At Mass this weekend, all three readings have the same theme: God’s forgiveness. In the first reading, the prophet Nathan confronted King David. David recently had done a couple of rather nasty things. First, he committed adultery; then, in an attempt to cover it up, he committed murder.
When David humbly confessed his sins, Nathan said, “The Lord on his part has forgiven your sin: you shall not die.”
In the second reading, from his letter to the Galatians, St. Paul explained that we cannot earn God’s love. However, if we trust in God’s love through faith, we will be justified.
Finally, in the gospel reading, Jesus was dining at the home of a prominent Pharisee named Simon. As they ate, a sinful women came into the dining room, probably right in the middle of their Buffalo wing appetizers, and she went over to Jesus. The woman began to weep, and washed Jesus’ feet with her tears.
The other dinner guests were horrified. “If this man were a prophet,” Simon said to himself regarding Jesus, “he would know…that she is a sinner.”

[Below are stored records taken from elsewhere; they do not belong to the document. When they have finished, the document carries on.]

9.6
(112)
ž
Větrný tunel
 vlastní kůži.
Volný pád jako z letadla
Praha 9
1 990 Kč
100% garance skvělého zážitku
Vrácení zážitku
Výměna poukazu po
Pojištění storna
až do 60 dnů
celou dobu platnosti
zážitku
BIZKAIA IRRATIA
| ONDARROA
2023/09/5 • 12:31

Jesus, of course, quickly turned the tables on the self-righteous Pharisee. He pointed out that the sinful woman had treated Jesus much more graciously than had Simon. Jesus then said, “So I tell you, her many sins have been forgiven because she has shown great love.”

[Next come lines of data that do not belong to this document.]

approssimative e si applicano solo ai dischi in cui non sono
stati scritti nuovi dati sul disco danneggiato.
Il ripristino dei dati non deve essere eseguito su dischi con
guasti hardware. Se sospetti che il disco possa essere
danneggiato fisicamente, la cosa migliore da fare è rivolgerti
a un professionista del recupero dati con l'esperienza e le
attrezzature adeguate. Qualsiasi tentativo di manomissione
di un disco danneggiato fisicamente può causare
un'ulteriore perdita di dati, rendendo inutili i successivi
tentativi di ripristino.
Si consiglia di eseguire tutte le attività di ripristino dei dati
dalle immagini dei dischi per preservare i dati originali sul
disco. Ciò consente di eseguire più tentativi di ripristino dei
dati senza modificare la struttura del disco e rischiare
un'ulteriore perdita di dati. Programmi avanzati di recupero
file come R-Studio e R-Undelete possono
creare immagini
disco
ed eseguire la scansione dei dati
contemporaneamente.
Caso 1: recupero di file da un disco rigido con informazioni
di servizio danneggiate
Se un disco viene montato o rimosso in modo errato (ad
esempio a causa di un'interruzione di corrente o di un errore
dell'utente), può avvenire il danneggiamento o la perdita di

The main lesson this week is God’s love and forgiveness. No matter how badly we’ve sinned, no matter how selfishly and cruel we’ve behaved, if we genuinely repent and ask for forgiveness, God will forgive us. Wow, how great is that?

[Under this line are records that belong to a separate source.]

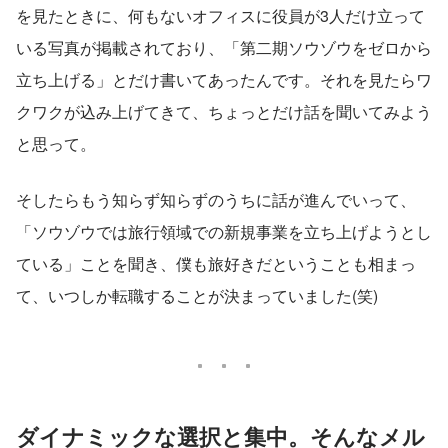
を見たときに、何もないオフィスに役員が3人だけ立って
いる写真が掲載されており、「第二期ソウゾウをゼロから
立ち上げる」とだけ書いてあったんです。それを見たらワ
クワクが込み上げてきて、ちょっとだけ話を聞いてみよう
と思って。
そしたらもう知らず知らずのうちに話が進んでいって、
「ソウゾウでは旅行領域での新規事業を立ち上げようとし
ている」ことを聞き、僕も旅好きだということも相まっ
て、いつしか転職することが決まっていました(笑)
ダイナミックな選択と集中。そんなメル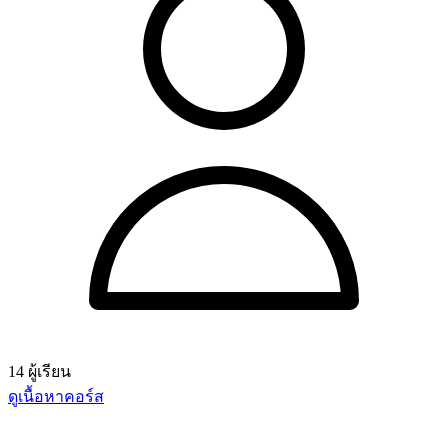
14 ผู้เรียน
ดูเนื้อหาคอร์ส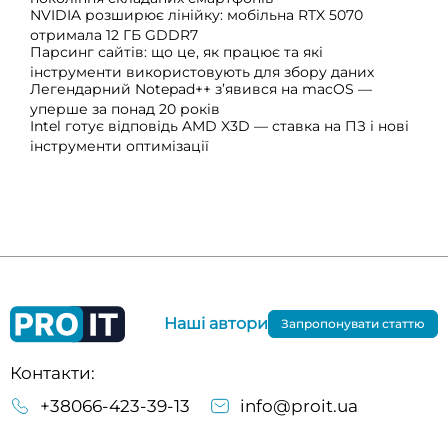
NVIDIA розширює лінійку: мобільна RTX 5070
отримала 12 ГБ GDDR7
Парсинг сайтів: що це, як працює та які
інструменти використовують для збору даних
Легендарний Notepad++ з’явився на macOS —
уперше за понад 20 років
Intel готує відповідь AMD X3D — ставка на ПЗ і нові
інструменти оптимізації
Наші автори
Запропонувати статтю
Контакти:
+38066-423-39-13
info@proit.ua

There is, however, a secondary lesson this week that we should not overlook. Although God most certainly forgives us of our sins, when we do sin, very often there are severe consequences. In the first reading, God forgave David. But speaking through the prophet Nathan, God also said, “Now, therefore, the sword shall never depart from your house.”
David’s sins had earthly consequences, and in fact from that time on, his family was a mess. There were hatreds and betrayals and murders for many generations after David. The culmination came when the entire kingdom was torn in two, split into the Northern kingdom of Israel and the Southern kingdom of Judah. From the moment David committed those terrible sins, there was no peace in his life or in the lives of his descendants.
In our lives, the same principle holds true. If we commit a sin, say, driving under the influence, God certainly will forgive us if we sincerely repent. But if we get arrested, we have to pay the price. And if, God forbid, we kill somebody while driving drunk, we have to pay a huge price (although not nearly as huge as the price paid by the innocent victim). By the way, even if we don’t get caught, there still is a steep price to pay for abusing alcohol, in the form of damaged relationships, poor work performance, financial problems, health issues, etc.
Just like King David, our sins can harm us and our descendants. Think of the example I’m using, the irresponsible use of alcohol. We all know families that have been devastated by booze. Not only can it wreck the drinker’s life, it can cause severe problems for his or her family for many generations. The same things can happen with other sins: adultery, dishonesty, theft, laziness, rooting for the Yankees, you name it.
It’s great to know that God will forgive us, no matter what terrible things we’ve done. But it certainly is best not to do those terrible things in the first place. Yes, we still can receive eternal life in Heaven when we repent, but sometimes the consequences of our sin can be Hell on earth, for us and our loved ones and all of society.